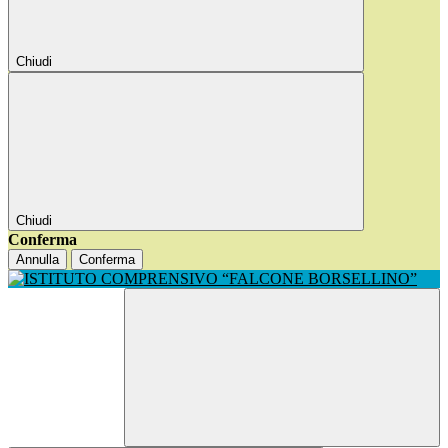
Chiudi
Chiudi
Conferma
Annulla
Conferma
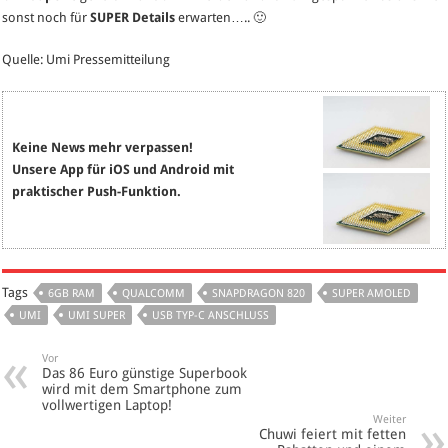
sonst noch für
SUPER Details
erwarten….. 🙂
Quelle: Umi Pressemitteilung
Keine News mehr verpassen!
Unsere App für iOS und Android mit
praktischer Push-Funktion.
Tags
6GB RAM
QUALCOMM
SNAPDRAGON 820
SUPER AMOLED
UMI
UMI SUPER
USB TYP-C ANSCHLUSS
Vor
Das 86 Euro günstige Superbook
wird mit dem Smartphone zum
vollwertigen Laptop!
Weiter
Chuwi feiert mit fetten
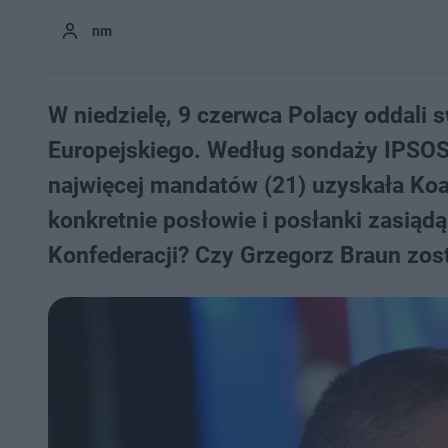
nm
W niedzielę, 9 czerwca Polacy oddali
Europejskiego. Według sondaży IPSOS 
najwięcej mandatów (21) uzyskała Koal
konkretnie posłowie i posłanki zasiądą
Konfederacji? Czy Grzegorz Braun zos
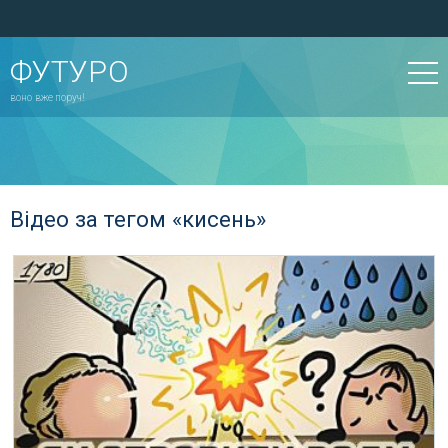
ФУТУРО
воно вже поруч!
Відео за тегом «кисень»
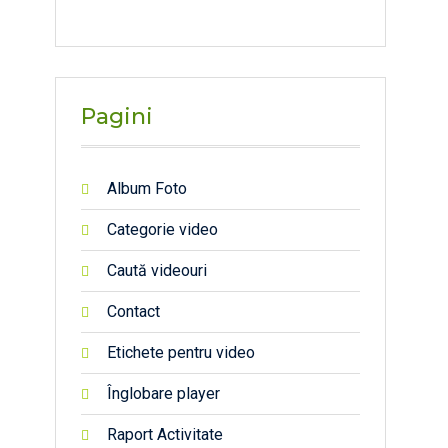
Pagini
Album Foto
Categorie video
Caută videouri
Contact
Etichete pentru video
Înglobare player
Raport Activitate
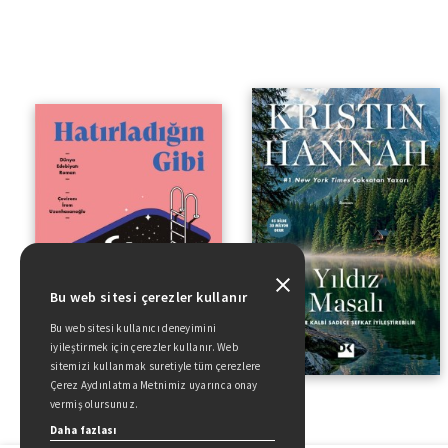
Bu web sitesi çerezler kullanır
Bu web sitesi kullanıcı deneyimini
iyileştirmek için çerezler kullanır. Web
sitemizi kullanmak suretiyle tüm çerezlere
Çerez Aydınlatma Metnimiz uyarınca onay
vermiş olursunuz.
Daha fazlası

----------------

** Directions for this task **
All of the records need repeating exactly, except for the pictures.

** Reply **
Chiudi
Chiudi
Conferma
Annulla
Conferma
sonst noch für
SUPER Details
erwarten….. 🙂
Quelle: Umi Pressemitteilung
Keine News mehr verpassen!
Unsere App für iOS und Android mit
praktischer Push-Funktion.
Tags
6GB RAM
QUALCOMM
SNAPDRAGON 820
SUPER AMOLED
UMI
UMI SUPER
USB TYP-C ANSCHLUSS
Vor
Das 86 Euro günstige Superbook
wird mit dem Smartphone zum
vollwertigen Laptop!
Weiter
Chuwi feiert mit fetten
nm
W niedzielę, 9 czerwca Polacy oddali
Europejskiego. Według sondaży IPSOS 
najwięcej mandatów (21) uzyskała Koal
konkretnie posłowie i posłanki zasiądą
Konfederacji? Czy Grzegorz Braun zos
ФУТУРО
воно вже поруч!
Відео за тегом «кисень»
Pagini
Album Foto
Categorie video
Caută videouri
Contact
Etichete pentru video
Înglobare player
Raport Activitate
Bu web sitesi çerezler kullanır
Bu web sitesi kullanıcı deneyimini
iyileştirmek için çerezler kullanır. Web
sitemizi kullanmak suretiyle tüm çerezlere
Çerez Aydınlatma Metnimiz uyarınca onay
vermiş olursunuz.
Daha fazlası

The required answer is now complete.